Lying there, feeling better, I was waiting for Dr. Bailey to stop by and check whether I was still oriented. Lying there, assessing all of the things Bill had told me, trying to fit them together with other things that I knew or had guessed at . . . .
Contact! I had been anticipated. Someone in Amber was an early riser. "Corwin!” It was
Random, agitated.
“Corwin! Get up! Open the door! Brand’s come around, and he’s asking for you.”
“Have you been pounding on that door, trying to get me up?”
“That’s right.”
“Are you alone?”
“Yes.”
“Good. I am not inside. You have reached me in Shadow.”
“I do not understand.”
“Neither do I. I am hurt, but I will live. I will give you the story later. Tell me about Brand.”
“He woke up just a little while ago. Told Gerard he had to talk to you right away. Gerard rang up a servant, sent him to your room. When he couldn’t rouse you, he came to me. I just sent him back to tell Gerard I’d be bringing you along shortly.”
“I see,” I said, stretching slowly and sitting up. “Get in some place where you can’t be seen, and I’ll come through. I will need a robe or something. I am missing some clothes.”
“It could probably be best if I went back to my rooms, then.”
“Okay. Go ahead.”
“A minute, then.”
And silence.
I moved my legs slowly. I sat on the edge of the bed. I gathered up my Trumps and replaced them in their case. I felt it important that I mask my injury back in Amber. Even in normal times one never advertises one’s vulnerability.
I took a deep breath and stood, holding on to the bed frame. My practice had paid off. I breathed normally and relaxed my grip. Not bad, if I moved slowly, if I did not exert myself beyond the barest essentials required for appearances’ sake . . . I might be able to carry it until my strength really returned.

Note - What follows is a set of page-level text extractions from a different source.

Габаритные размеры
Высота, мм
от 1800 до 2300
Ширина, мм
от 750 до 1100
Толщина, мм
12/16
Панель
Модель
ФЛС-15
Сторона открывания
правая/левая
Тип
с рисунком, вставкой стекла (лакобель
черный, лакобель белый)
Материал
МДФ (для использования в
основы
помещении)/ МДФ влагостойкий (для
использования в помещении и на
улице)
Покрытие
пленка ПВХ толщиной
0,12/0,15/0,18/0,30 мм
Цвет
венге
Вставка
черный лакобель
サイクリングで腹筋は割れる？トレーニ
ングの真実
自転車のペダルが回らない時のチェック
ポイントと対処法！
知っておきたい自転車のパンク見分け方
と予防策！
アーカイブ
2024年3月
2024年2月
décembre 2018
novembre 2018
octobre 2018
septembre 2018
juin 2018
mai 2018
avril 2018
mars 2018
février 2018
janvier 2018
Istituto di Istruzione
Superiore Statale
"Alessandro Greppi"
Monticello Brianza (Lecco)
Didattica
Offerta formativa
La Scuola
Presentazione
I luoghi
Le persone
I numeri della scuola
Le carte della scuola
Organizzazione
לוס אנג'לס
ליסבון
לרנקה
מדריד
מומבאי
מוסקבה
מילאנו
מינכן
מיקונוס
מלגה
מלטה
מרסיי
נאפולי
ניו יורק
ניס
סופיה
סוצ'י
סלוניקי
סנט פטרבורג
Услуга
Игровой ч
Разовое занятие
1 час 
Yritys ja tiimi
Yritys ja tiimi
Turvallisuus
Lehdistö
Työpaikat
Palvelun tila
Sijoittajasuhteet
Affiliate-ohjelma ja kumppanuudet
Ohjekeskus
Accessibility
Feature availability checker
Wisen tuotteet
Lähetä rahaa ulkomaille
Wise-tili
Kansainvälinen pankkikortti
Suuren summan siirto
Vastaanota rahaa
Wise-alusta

Just then I heard a footfall, and a friendly nurse was framed in the doorway, crisp, symmetrical, differing from a snowflake mainly in that they are all of them alike.
“Get back in that bed, Mr. Corey! You are not supposed to be up!”
“Madam,” I said, “it is quite necessary that I be up. I have to go.”
“You could have rung for a pan,” she said, entering the room and advancing.
I gave my head a weary shake just as Random’s presence reached me once more. I wondered how she would report this one—and if she would mention my prismatic afterimage as I trumped out. Another entry, I suppose, for the growing record of folklore I tend to leave behind.